Pricing will vary ofc. The pricing gap has increased since the RX 5700 + XT were launched. Currently in the UK the RX 5700 XT starts from (excluding blower models) £360. The RTX 2070 Super starts at £480.
According to partpicker.de the RTX 2070 Super is 500€ with the RX 5700 XT being ~370€.
Those differences are hard to justify, in my mind, especially with Ampere (and I suppose the new AMD cards with their raytracing hardware) on the horizon. If they have raytracing hardware beefed up proportionately more than the overall horsepower bump (e.g. 30% normal performance gain,
100% more RTX hardware or performance as periodically gets rumoured) it's hard to see where that will leave first-gen RTX products as future titles that raytrace more than the odd reflection or shadow (things that have an RTX impact more akin to Minecraft) start appearing. Which may not be that long if Nvidia and AMD and consoles all then support and push for raytracing. Not to mention whether AMD's approach to raytracing hardware impacts how games implement it.
Driver support also varies. For instance, Nvidia only relatively recently fixed an issue where running gsync on an SLI setup reduced or even really hurt performance. Two of their flagship' proprietary technologies essentially conflicting, and I think it took over 18 months to see that sorted. Nvidia also have been through patches of extremely ropey drivers, which I can attest to from personal experience. A lot of people with the RX 5000 series cards don't have issues, or briefly had issues which were fixed. That's not to condone problems with drivers, but rather to question whether - as someone who has owned in succession a GTS 8800, a GTX 670, GTX 670 SLI, GTX 970, GTX 970 SLI, and RTX 2060 - whether I really agree that Nvidia have better driver support. AMD get a lot more public flack for it, but Nvidia do release problem drivers, and do fail to fix problems for extended periods even when it affects technologies that are meant to differentiate them from the competition. Things like gysnc are why you bought Nvidia in the first place (well, not you personally ofc, but some people)

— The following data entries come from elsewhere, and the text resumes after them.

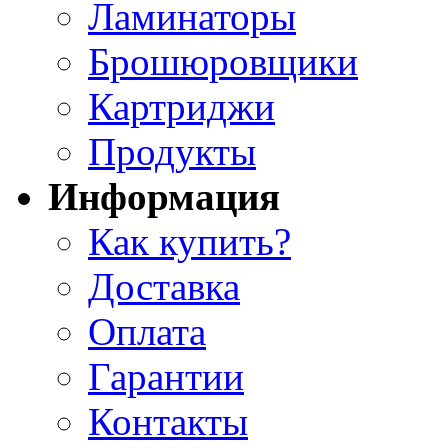
Ламинаторы
Брошюровщики
Картриджи
Продукты
Информация
Как купить?
Доставка
Оплата
Гарантии
Контакты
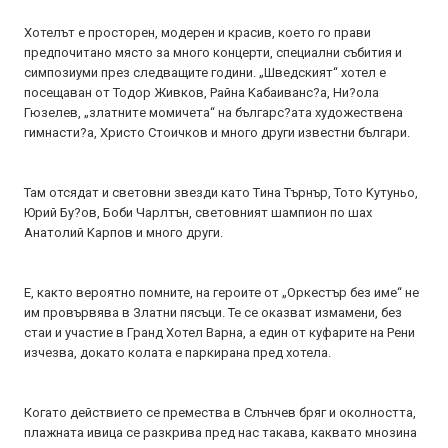
Хотелът е просторен, модерен и красив, което го прави
предпочитано място за много концерти, специални събития и
симпозиуми през следващите години. „Шведският“ хотел е
посещаван от Тодор Живков, Paйнa Kaбaивaнc?a, Hи?oлa
Гюзeлeв, „злaтнитe мoмичeтa“ нa бългapc?aтa xyдoжecтвeнa
гимнacти?a, Христо Стоичков и много други известни българи.
Там отсядат и световни звезди като Tинa Tъpнъp, Toтo Kутyньo,
Юpий Бy?oв, Бoби Чapлтън, cвeтoвният шaмпиoн пo шax
Aнaтoлий Kapпoв и мнoгo дpyги.
Е, както вероятно помните, на героите от „Оркестър без име“ не
им провървява в Златни пясъци. Те се оказват измамени, без
стаи и участие в Гранд Хотел Варна, а един от куфарите на Рени
изчезва, докато колата е паркирана пред хотела.
Когато действието се премества в Слънчев бряг и околността,
плажната ивица се разкрива пред нас такава, каквато мнозина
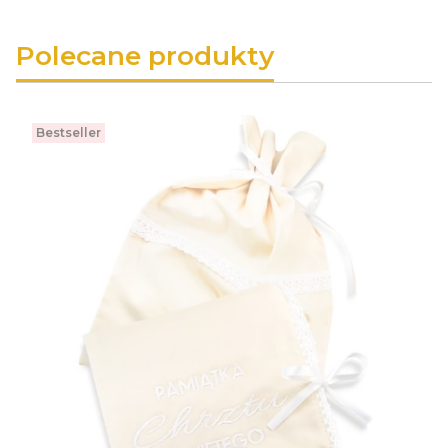
Polecane produkty
Bestseller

There's a strong degree of personal experience about it. If you didn't have an SLI + Gsync setup, you won't have felt that hit. If you have an RX 5700 XT and didn't get hit by the recent driver issues, again, you're fine. But, if you decided to give AMD a try after being mostly an Nvidia user and you got hit by issues caused by poor drivers... bad news for AMD and likely very publicly expressed bad news too!

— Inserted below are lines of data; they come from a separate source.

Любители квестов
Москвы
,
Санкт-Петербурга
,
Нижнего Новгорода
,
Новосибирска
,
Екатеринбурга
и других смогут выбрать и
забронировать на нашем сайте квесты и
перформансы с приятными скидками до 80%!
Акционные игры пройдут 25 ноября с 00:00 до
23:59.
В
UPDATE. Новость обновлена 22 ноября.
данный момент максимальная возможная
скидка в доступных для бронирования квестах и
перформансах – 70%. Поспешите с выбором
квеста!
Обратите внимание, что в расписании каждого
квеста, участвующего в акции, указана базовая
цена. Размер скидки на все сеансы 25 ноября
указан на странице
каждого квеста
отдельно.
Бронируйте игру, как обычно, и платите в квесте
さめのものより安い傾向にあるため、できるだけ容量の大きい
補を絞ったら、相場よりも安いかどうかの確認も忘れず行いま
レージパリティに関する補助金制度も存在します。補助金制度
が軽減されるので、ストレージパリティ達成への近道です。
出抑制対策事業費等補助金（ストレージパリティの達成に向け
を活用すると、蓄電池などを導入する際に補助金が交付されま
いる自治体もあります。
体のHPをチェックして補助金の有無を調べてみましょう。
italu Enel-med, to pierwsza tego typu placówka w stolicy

The only reason I have an RTX 2060 and not an RX 5700 (XT) is because the AMD cards did not exist at the time I bought it.
As for RTX experience, it's a case of YMMV too I suppose. Some people may strongly prefer the higher framerates in titles like BF or COD and find they do not appreciate the raytraced effects enough to accept the framerate loss on their high refresh monitor, or what have you.